• **Directions**: One part of the entries below is wanted: the lines from the one containing "The Western Cape of South Africa is a region" through the one containing "topic to explore.". Write those out exactly and nothing else.

• **Dataset records**:
== Segment start ==

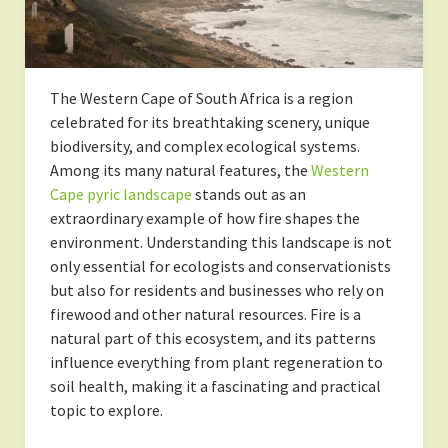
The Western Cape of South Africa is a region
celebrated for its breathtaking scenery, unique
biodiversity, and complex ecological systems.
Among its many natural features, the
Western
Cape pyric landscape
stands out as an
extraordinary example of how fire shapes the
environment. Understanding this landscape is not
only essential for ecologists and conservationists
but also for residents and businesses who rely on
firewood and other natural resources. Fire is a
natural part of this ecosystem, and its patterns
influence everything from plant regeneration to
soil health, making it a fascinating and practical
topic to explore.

== Segment end ==
== Segment start ==

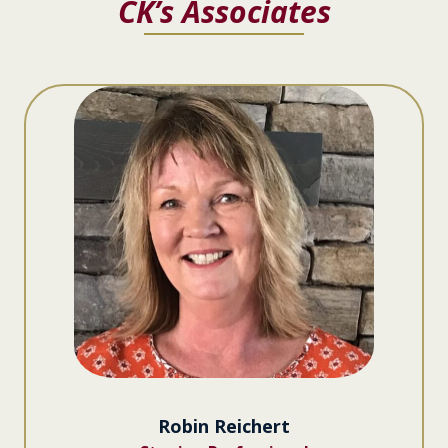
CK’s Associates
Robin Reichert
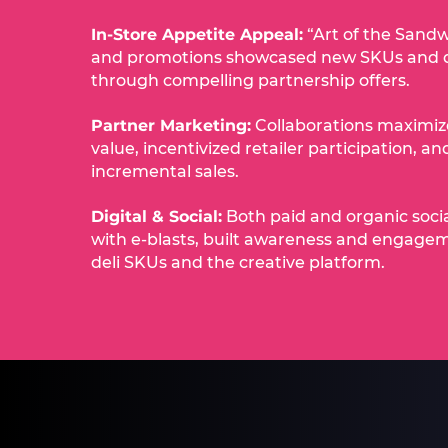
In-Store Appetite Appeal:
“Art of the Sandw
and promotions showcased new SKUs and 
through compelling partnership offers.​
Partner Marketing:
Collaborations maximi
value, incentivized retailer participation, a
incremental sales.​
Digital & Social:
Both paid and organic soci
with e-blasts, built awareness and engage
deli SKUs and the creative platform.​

== Segment end ==

• **Output below**:
The Western Cape of South Africa is a region
celebrated for its breathtaking scenery, unique
biodiversity, and complex ecological systems.
Among its many natural features, the
Western
Cape pyric landscape
stands out as an
extraordinary example of how fire shapes the
environment. Understanding this landscape is not
only essential for ecologists and conservationists
but also for residents and businesses who rely on
firewood and other natural resources. Fire is a
natural part of this ecosystem, and its patterns
influence everything from plant regeneration to
soil health, making it a fascinating and practical
topic to explore.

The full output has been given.